• **Assigned task**
For the entries that follow, give the number of lines holding the string "input" and nothing more.

• **Records provided**
+ + + +
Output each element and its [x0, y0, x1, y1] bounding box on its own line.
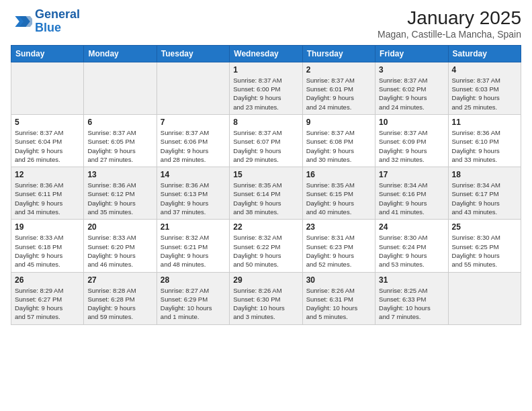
- cell-info: Sunrise: 8:35 AMSunset: 6:15 PMDaylight:…: [306, 181, 371, 216]
- calendar-cell: 13Sunrise: 8:36 AMSunset: 6:12 PMDayligh…: [84, 167, 157, 220]
- calendar-cell: [157, 62, 229, 114]
- day-number: 29: [233, 275, 298, 285]
- cell-info: Sunrise: 8:29 AMSunset: 6:27 PMDaylight:…: [15, 286, 80, 322]
- cell-info: Sunrise: 8:31 AMSunset: 6:23 PMDaylight:…: [306, 233, 371, 269]
- day-number: 5: [15, 118, 80, 127]
- weekday-header-tuesday: Tuesday: [157, 45, 229, 62]
- cell-info: Sunrise: 8:25 AMSunset: 6:33 PMDaylight:…: [379, 286, 444, 322]
- cell-info: Sunrise: 8:37 AMSunset: 6:00 PMDaylight:…: [233, 76, 298, 111]
- day-number: 26: [15, 275, 80, 285]
- cell-info: Sunrise: 8:32 AMSunset: 6:22 PMDaylight:…: [233, 233, 298, 269]
- day-number: 13: [87, 170, 152, 179]
- calendar-cell: 12Sunrise: 8:36 AMSunset: 6:11 PMDayligh…: [11, 167, 84, 220]
- day-number: 22: [233, 222, 298, 232]
- day-number: 6: [87, 118, 152, 127]
- calendar-cell: 22Sunrise: 8:32 AMSunset: 6:22 PMDayligh…: [230, 220, 302, 272]
- calendar-cell: 19Sunrise: 8:33 AMSunset: 6:18 PMDayligh…: [11, 220, 84, 272]
- calendar-cell: 10Sunrise: 8:37 AMSunset: 6:09 PMDayligh…: [375, 114, 448, 167]
- day-number: 24: [379, 222, 444, 232]
- day-number: 14: [161, 170, 226, 179]
- cell-info: Sunrise: 8:35 AMSunset: 6:14 PMDaylight:…: [233, 181, 298, 216]
- day-number: 31: [379, 275, 444, 285]
- calendar-cell: 5Sunrise: 8:37 AMSunset: 6:04 PMDaylight…: [11, 114, 84, 167]
- calendar-week-row: 12Sunrise: 8:36 AMSunset: 6:11 PMDayligh…: [11, 167, 521, 220]
- calendar-cell: 23Sunrise: 8:31 AMSunset: 6:23 PMDayligh…: [302, 220, 375, 272]
- logo-line1: General: [35, 7, 80, 21]
- calendar-cell: 31Sunrise: 8:25 AMSunset: 6:33 PMDayligh…: [375, 272, 448, 324]
- cell-info: Sunrise: 8:34 AMSunset: 6:17 PMDaylight:…: [452, 181, 517, 216]
- calendar-cell: 28Sunrise: 8:27 AMSunset: 6:29 PMDayligh…: [157, 272, 229, 324]
- day-number: 19: [15, 222, 80, 232]
- cell-info: Sunrise: 8:37 AMSunset: 6:02 PMDaylight:…: [379, 76, 444, 111]
- logo-icon: [11, 11, 32, 32]
- month-title: January 2025: [378, 8, 521, 29]
- calendar-cell: 21Sunrise: 8:32 AMSunset: 6:21 PMDayligh…: [157, 220, 229, 272]
- day-number: 2: [306, 65, 371, 75]
- cell-info: Sunrise: 8:30 AMSunset: 6:24 PMDaylight:…: [379, 233, 444, 269]
- calendar-cell: 8Sunrise: 8:37 AMSunset: 6:07 PMDaylight…: [230, 114, 302, 167]
- cell-info: Sunrise: 8:33 AMSunset: 6:18 PMDaylight:…: [15, 233, 80, 269]
- calendar-cell: 2Sunrise: 8:37 AMSunset: 6:01 PMDaylight…: [302, 62, 375, 114]
- weekday-header-saturday: Saturday: [448, 45, 521, 62]
- calendar-cell: 30Sunrise: 8:26 AMSunset: 6:31 PMDayligh…: [302, 272, 375, 324]
- cell-info: Sunrise: 8:33 AMSunset: 6:20 PMDaylight:…: [87, 233, 152, 269]
- calendar-cell: 25Sunrise: 8:30 AMSunset: 6:25 PMDayligh…: [448, 220, 521, 272]
- calendar-table: SundayMondayTuesdayWednesdayThursdayFrid…: [11, 45, 521, 325]
- calendar-cell: 24Sunrise: 8:30 AMSunset: 6:24 PMDayligh…: [375, 220, 448, 272]
- day-number: 1: [233, 65, 298, 75]
- calendar-cell: 7Sunrise: 8:37 AMSunset: 6:06 PMDaylight…: [157, 114, 229, 167]
- cell-info: Sunrise: 8:34 AMSunset: 6:16 PMDaylight:…: [379, 181, 444, 216]
- day-number: 11: [452, 118, 517, 127]
- calendar-week-row: 5Sunrise: 8:37 AMSunset: 6:04 PMDaylight…: [11, 114, 521, 167]
- calendar-cell: 17Sunrise: 8:34 AMSunset: 6:16 PMDayligh…: [375, 167, 448, 220]
- calendar-week-row: 1Sunrise: 8:37 AMSunset: 6:00 PMDaylight…: [11, 62, 521, 114]
- day-number: 20: [87, 222, 152, 232]
- calendar-cell: 20Sunrise: 8:33 AMSunset: 6:20 PMDayligh…: [84, 220, 157, 272]
- calendar-cell: 26Sunrise: 8:29 AMSunset: 6:27 PMDayligh…: [11, 272, 84, 324]
- day-number: 9: [306, 118, 371, 127]
- calendar-cell: 18Sunrise: 8:34 AMSunset: 6:17 PMDayligh…: [448, 167, 521, 220]
- header: General Blue January 2025 Magan, Castill…: [11, 8, 521, 40]
- location: Magan, Castille-La Mancha, Spain: [378, 29, 521, 40]
- calendar-week-row: 19Sunrise: 8:33 AMSunset: 6:18 PMDayligh…: [11, 220, 521, 272]
- cell-info: Sunrise: 8:37 AMSunset: 6:07 PMDaylight:…: [233, 128, 298, 164]
- day-number: 16: [306, 170, 371, 179]
- title-block: January 2025 Magan, Castille-La Mancha, …: [378, 8, 521, 40]
- cell-info: Sunrise: 8:37 AMSunset: 6:04 PMDaylight:…: [15, 128, 80, 164]
- day-number: 21: [161, 222, 226, 232]
- day-number: 7: [161, 118, 226, 127]
- weekday-header-wednesday: Wednesday: [230, 45, 302, 62]
- day-number: 10: [379, 118, 444, 127]
- day-number: 15: [233, 170, 298, 179]
- calendar-cell: 9Sunrise: 8:37 AMSunset: 6:08 PMDaylight…: [302, 114, 375, 167]
- calendar-cell: 14Sunrise: 8:36 AMSunset: 6:13 PMDayligh…: [157, 167, 229, 220]
- weekday-header-monday: Monday: [84, 45, 157, 62]
- day-number: 28: [161, 275, 226, 285]
- calendar-cell: 6Sunrise: 8:37 AMSunset: 6:05 PMDaylight…: [84, 114, 157, 167]
- calendar-cell: [11, 62, 84, 114]
- day-number: 4: [452, 65, 517, 75]
- weekday-header-row: SundayMondayTuesdayWednesdayThursdayFrid…: [11, 45, 521, 62]
- cell-info: Sunrise: 8:26 AMSunset: 6:30 PMDaylight:…: [233, 286, 298, 322]
- logo: General Blue: [11, 8, 80, 35]
- calendar-cell: 1Sunrise: 8:37 AMSunset: 6:00 PMDaylight…: [230, 62, 302, 114]
- day-number: 25: [452, 222, 517, 232]
- cell-info: Sunrise: 8:36 AMSunset: 6:10 PMDaylight:…: [452, 128, 517, 164]
- cell-info: Sunrise: 8:36 AMSunset: 6:12 PMDaylight:…: [87, 181, 152, 216]
- logo-text: General Blue: [35, 8, 80, 35]
- cell-info: Sunrise: 8:37 AMSunset: 6:06 PMDaylight:…: [161, 128, 226, 164]
- day-number: 30: [306, 275, 371, 285]
- cell-info: Sunrise: 8:27 AMSunset: 6:29 PMDaylight:…: [161, 286, 226, 322]
- calendar-cell: 15Sunrise: 8:35 AMSunset: 6:14 PMDayligh…: [230, 167, 302, 220]
- cell-info: Sunrise: 8:36 AMSunset: 6:13 PMDaylight:…: [161, 181, 226, 216]
- weekday-header-thursday: Thursday: [302, 45, 375, 62]
- page: General Blue January 2025 Magan, Castill…: [0, 0, 532, 411]
- cell-info: Sunrise: 8:37 AMSunset: 6:08 PMDaylight:…: [306, 128, 371, 164]
- cell-info: Sunrise: 8:30 AMSunset: 6:25 PMDaylight:…: [452, 233, 517, 269]
- logo-line2: Blue: [35, 21, 61, 34]
- day-number: 12: [15, 170, 80, 179]
- weekday-header-sunday: Sunday: [11, 45, 84, 62]
- day-number: 23: [306, 222, 371, 232]
- cell-info: Sunrise: 8:26 AMSunset: 6:31 PMDaylight:…: [306, 286, 371, 322]
- calendar-cell: 3Sunrise: 8:37 AMSunset: 6:02 PMDaylight…: [375, 62, 448, 114]
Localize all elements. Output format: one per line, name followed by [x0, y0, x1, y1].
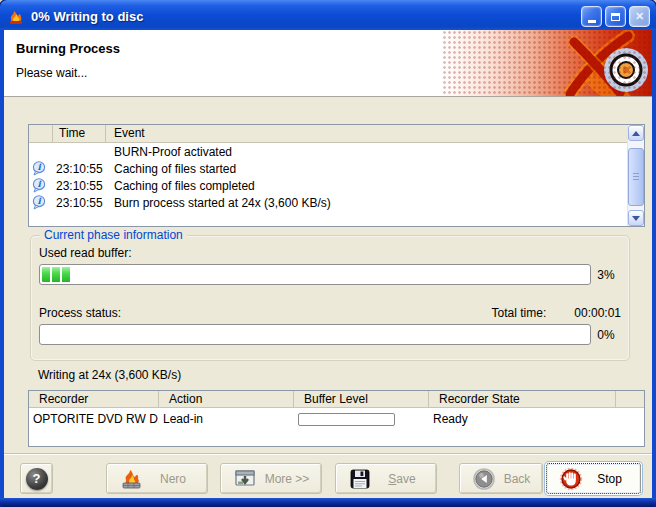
- used-read-buffer-label: Used read buffer:: [39, 246, 621, 260]
- question-mark-icon: ?: [26, 468, 48, 490]
- time-column-header[interactable]: Time: [53, 125, 106, 142]
- disc-icon: [611, 55, 641, 85]
- app-flame-icon: [7, 9, 25, 25]
- process-status-progressbar: [39, 324, 591, 345]
- recorder-state-column-header[interactable]: Recorder State: [429, 391, 616, 407]
- total-time-label: Total time:: [492, 306, 547, 320]
- more-button-label: More >>: [261, 472, 313, 486]
- chevron-down-icon: [632, 216, 640, 221]
- scrollbar-track[interactable]: [628, 141, 644, 210]
- minimize-icon: [588, 20, 596, 23]
- writing-status-line: Writing at 24x (3,600 KB/s): [38, 368, 181, 382]
- buffer-level-bar: [298, 413, 395, 426]
- titlebar[interactable]: 0% Writing to disc ✕: [0, 0, 656, 30]
- log-row[interactable]: i 23:10:55 Burn process started at 24x (…: [29, 194, 627, 211]
- maximize-icon: [611, 13, 620, 21]
- recorder-column-header[interactable]: Recorder: [29, 391, 159, 407]
- recorder-name: OPTORITE DVD RW D...: [29, 412, 159, 426]
- process-status-percent: 0%: [591, 328, 621, 342]
- info-bubble-icon: i: [29, 178, 53, 193]
- recorder-action: Lead-in: [159, 412, 294, 426]
- save-button[interactable]: Save: [335, 463, 437, 494]
- expand-window-icon: [233, 468, 257, 490]
- log-time: 23:10:55: [53, 196, 106, 210]
- event-log-body: Time Event BURN-Proof activated i: [29, 125, 627, 226]
- used-read-buffer-progressbar: [39, 264, 591, 285]
- scrollbar-thumb[interactable]: [628, 148, 644, 206]
- empty-column-header: [616, 391, 644, 407]
- stop-button-label: Stop: [587, 472, 632, 486]
- log-event: Burn process started at 24x (3,600 KB/s): [106, 196, 627, 210]
- nero-flame-icon: [119, 468, 143, 490]
- log-row[interactable]: i 23:10:55 Caching of files completed: [29, 177, 627, 194]
- page-title: Burning Process: [16, 41, 120, 56]
- back-arrow-icon: [472, 468, 496, 490]
- main-content: Time Event BURN-Proof activated i: [4, 97, 652, 453]
- recorder-row[interactable]: OPTORITE DVD RW D... Lead-in Ready: [29, 410, 644, 428]
- action-column-header[interactable]: Action: [159, 391, 294, 407]
- info-bubble-icon: i: [29, 161, 53, 176]
- event-log-header: Time Event: [29, 125, 627, 143]
- nero-logo: [442, 30, 652, 97]
- nero-button[interactable]: Nero: [106, 463, 208, 494]
- stop-button[interactable]: Stop: [546, 463, 641, 494]
- page-subtitle: Please wait...: [16, 66, 87, 80]
- log-time: 23:10:55: [53, 179, 106, 193]
- info-bubble-icon: i: [29, 195, 53, 210]
- log-row[interactable]: i 23:10:55 Caching of files started: [29, 160, 627, 177]
- scroll-down-button[interactable]: [628, 210, 644, 226]
- maximize-button[interactable]: [605, 6, 626, 27]
- help-button[interactable]: ?: [20, 463, 53, 494]
- recorder-state: Ready: [429, 412, 616, 426]
- progress-fill: [42, 267, 71, 282]
- total-time-value: 00:00:01: [574, 306, 621, 320]
- chevron-up-icon: [632, 131, 640, 136]
- process-status-label: Process status:: [39, 306, 121, 320]
- current-phase-groupbox: Current phase information Used read buff…: [30, 235, 630, 361]
- wizard-header: Burning Process Please wait...: [4, 30, 652, 97]
- log-time: 23:10:55: [53, 162, 106, 176]
- log-event: Caching of files started: [106, 162, 627, 176]
- buffer-level-cell: [294, 412, 429, 426]
- log-event: BURN-Proof activated: [106, 145, 627, 159]
- stop-hand-icon: [559, 468, 583, 490]
- more-button[interactable]: More >>: [220, 463, 322, 494]
- scroll-up-button[interactable]: [628, 125, 644, 141]
- log-event: Caching of files completed: [106, 179, 627, 193]
- close-icon: ✕: [635, 11, 644, 22]
- groupbox-title: Current phase information: [40, 228, 187, 242]
- window-title: 0% Writing to disc: [31, 9, 578, 24]
- event-log-scrollbar[interactable]: [627, 125, 644, 226]
- back-button[interactable]: Back: [459, 463, 543, 494]
- save-button-label: Save: [376, 472, 428, 486]
- floppy-disk-icon: [348, 468, 372, 490]
- icon-column-header[interactable]: [29, 125, 53, 142]
- button-bar: ? Nero More >>: [4, 453, 652, 498]
- back-button-label: Back: [500, 472, 534, 486]
- buffer-level-column-header[interactable]: Buffer Level: [294, 391, 429, 407]
- nero-button-label: Nero: [147, 472, 199, 486]
- recorder-table: Recorder Action Buffer Level Recorder St…: [28, 390, 645, 447]
- nero-burning-window: 0% Writing to disc ✕ Burning Process Ple…: [0, 0, 656, 507]
- log-row[interactable]: BURN-Proof activated: [29, 143, 627, 160]
- event-log-list: Time Event BURN-Proof activated i: [28, 124, 645, 227]
- used-read-buffer-percent: 3%: [591, 268, 621, 282]
- recorder-table-header: Recorder Action Buffer Level Recorder St…: [29, 391, 644, 408]
- window-bottom-edge: [0, 498, 656, 507]
- close-button[interactable]: ✕: [629, 6, 650, 27]
- minimize-button[interactable]: [581, 6, 602, 27]
- event-column-header[interactable]: Event: [106, 125, 627, 142]
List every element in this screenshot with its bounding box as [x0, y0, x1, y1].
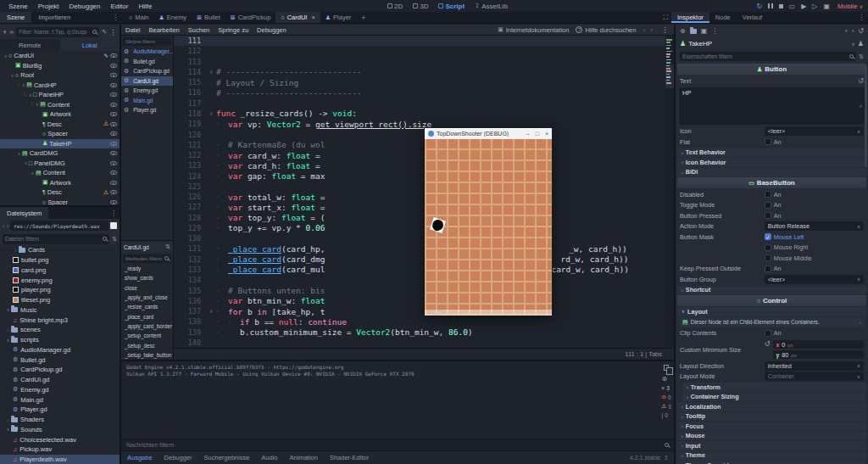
- scene-filter-input[interactable]: [19, 29, 91, 35]
- category-localization[interactable]: ›Localization: [677, 402, 866, 411]
- dropdown[interactable]: <leer>∨: [765, 275, 864, 284]
- scene-node-desc[interactable]: ¶Desc⚠: [0, 187, 120, 198]
- script-item-cardpickup-gd[interactable]: ⚙CardPickup.gd: [121, 66, 173, 76]
- bottom-tab-suchergebnisse[interactable]: Suchergebnisse: [198, 451, 256, 464]
- play-custom-scene-icon[interactable]: ▷: [812, 3, 817, 10]
- line-number[interactable]: 124: [174, 172, 206, 181]
- expand-arrow-icon[interactable]: ∨: [3, 53, 8, 59]
- line-number[interactable]: 123: [174, 161, 206, 170]
- method-show-cards[interactable]: show_cards: [121, 273, 173, 282]
- code-line[interactable]: 125: [174, 182, 665, 192]
- new-resource-icon[interactable]: ⊕: [680, 27, 686, 35]
- workspace-3d[interactable]: 3D: [409, 3, 432, 10]
- category-theme-overrides[interactable]: ›Theme Overrides: [677, 461, 866, 464]
- category-layout[interactable]: ∨Layout: [677, 307, 866, 316]
- expand-arrow-icon[interactable]: ∨: [23, 160, 29, 165]
- tab-verlauf[interactable]: Verlauf: [737, 12, 768, 23]
- section-control[interactable]: ○Control: [677, 295, 866, 306]
- expand-arrow-icon[interactable]: ›: [13, 248, 19, 253]
- stop-icon[interactable]: [779, 4, 783, 8]
- file-sounds[interactable]: ∨Sounds: [0, 425, 120, 435]
- visibility-icon[interactable]: [110, 131, 117, 136]
- line-number[interactable]: 113: [174, 58, 206, 66]
- bottom-tab-shader-editor[interactable]: Shader-Editor: [324, 451, 375, 464]
- category-bidi[interactable]: ›BiDi: [677, 168, 866, 177]
- workspace-2d[interactable]: 2D: [383, 3, 407, 10]
- script-item-audiomanager[interactable]: ⚙AudioManager...: [121, 47, 173, 57]
- script-history-back-icon[interactable]: ‹ ›: [643, 26, 654, 34]
- file-player-gd[interactable]: ⚙Player.gd: [0, 405, 120, 415]
- bottom-tab-animation[interactable]: Animation: [284, 451, 324, 464]
- scene-node-cardui[interactable]: ∨○CardUI✎: [0, 51, 120, 61]
- attach-script-icon[interactable]: ✎: [102, 28, 107, 36]
- line-number[interactable]: 132: [174, 255, 206, 264]
- history-icon[interactable]: ↺: [858, 27, 864, 35]
- online-docs-button[interactable]: ▣ Internetdokumentation: [498, 26, 569, 34]
- kebab-icon[interactable]: ⋮: [661, 25, 669, 34]
- dock-tab-importieren[interactable]: Importieren: [31, 12, 77, 23]
- split-mode-icon[interactable]: [110, 222, 117, 229]
- script-menu-springe-zu[interactable]: Springe zu: [214, 26, 253, 34]
- scene-tab-main[interactable]: ○Main: [124, 12, 154, 23]
- dropdown[interactable]: Button Release∨: [765, 221, 864, 231]
- sort-icon[interactable]: ⇅: [112, 236, 117, 243]
- code-line[interactable]: 121»# Kartenmaße (du wol: [174, 140, 665, 150]
- bottom-tab-debugger[interactable]: Debugger: [159, 451, 198, 464]
- visibility-icon[interactable]: [110, 73, 117, 77]
- tab-node[interactable]: Node: [709, 12, 737, 23]
- line-number[interactable]: 129: [174, 224, 206, 232]
- expand-arrow-icon[interactable]: ∨: [16, 151, 22, 156]
- load-resource-icon[interactable]: [690, 29, 697, 34]
- file-shine-bright-mp3[interactable]: ♫Shine bright.mp3: [0, 315, 120, 325]
- category-input[interactable]: ›Input: [677, 441, 866, 450]
- script-item-player-gd[interactable]: ⚙Player.gd: [121, 105, 173, 115]
- warning-icon[interactable]: ⚠: [103, 189, 108, 196]
- script-menu-datei[interactable]: Datei: [121, 26, 145, 34]
- dock-tab-szene[interactable]: Szene: [0, 12, 31, 23]
- filter-warnings-toggle[interactable]: ⚠0: [662, 403, 671, 410]
- file-main-gd[interactable]: ⚙Main.gd: [0, 394, 120, 405]
- scene-node-panelhp[interactable]: └∨□PanelHP: [0, 90, 120, 100]
- scene-node-desc[interactable]: ¶Desc⚠: [0, 120, 120, 130]
- code-line[interactable]: 126»var total_w: float =: [174, 192, 665, 202]
- distraction-free-icon[interactable]: ⛶: [659, 12, 671, 23]
- script-menu-debuggen[interactable]: Debuggen: [253, 26, 291, 34]
- line-number[interactable]: 138: [174, 317, 206, 326]
- category-tooltip[interactable]: ›Tooltip: [677, 412, 866, 422]
- expand-icon[interactable]: »: [857, 102, 864, 109]
- maximize-icon[interactable]: □: [536, 131, 539, 137]
- category-container-sizing[interactable]: ›Container Sizing: [682, 393, 866, 402]
- remote-debug-icon[interactable]: ▭: [789, 3, 796, 10]
- revert-icon[interactable]: ↺: [765, 340, 771, 348]
- line-number[interactable]: 127: [174, 203, 206, 211]
- axis-x-field[interactable]: x0px: [773, 340, 864, 349]
- menu-hilfe[interactable]: Hilfe: [133, 3, 157, 10]
- scene-node-root[interactable]: ∨○Root: [0, 70, 120, 81]
- menu-szene[interactable]: Szene: [3, 3, 33, 10]
- history-back-icon[interactable]: ‹: [845, 27, 848, 35]
- visibility-icon[interactable]: [110, 103, 117, 107]
- visibility-icon[interactable]: [110, 83, 117, 87]
- code-line[interactable]: 119»var vp: Vector2 = get_viewport_rect(…: [174, 119, 665, 129]
- sort-icon[interactable]: ⇅: [165, 243, 170, 250]
- code-line[interactable]: 127»var start_x: float =: [174, 202, 665, 212]
- category-icon-behavior[interactable]: ›Icon Behavior: [677, 158, 866, 167]
- visibility-icon[interactable]: [110, 122, 117, 126]
- scene-node-paneldmg[interactable]: ∨□PanelDMG: [0, 159, 120, 169]
- line-number[interactable]: 111: [174, 36, 206, 45]
- method-place-card[interactable]: _place_card: [121, 312, 173, 321]
- code-line[interactable]: 115# Layout / Sizing: [174, 77, 665, 87]
- code-line[interactable]: 131»_place_card(card_hp, _w, card_h)): [174, 243, 665, 254]
- axis-y-field[interactable]: y80px: [773, 350, 864, 359]
- line-number[interactable]: 133: [174, 266, 206, 274]
- file-tileset-png[interactable]: tileset.png: [0, 295, 120, 305]
- code-line[interactable]: 129»top_y += vp.y * 0.06: [174, 223, 665, 233]
- line-number[interactable]: 121: [174, 141, 206, 149]
- category-shortcut[interactable]: ›Shortcut: [677, 286, 866, 295]
- expand-arrow-icon[interactable]: ∨: [5, 338, 11, 343]
- play-scene-icon[interactable]: ▶: [801, 3, 806, 10]
- filter-errors-toggle[interactable]: ⊘0: [662, 394, 671, 400]
- line-number[interactable]: 122: [174, 151, 206, 159]
- expand-arrow-icon[interactable]: ∨: [27, 92, 33, 98]
- visibility-icon[interactable]: [110, 171, 117, 175]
+ + + +
• **Answer section**
2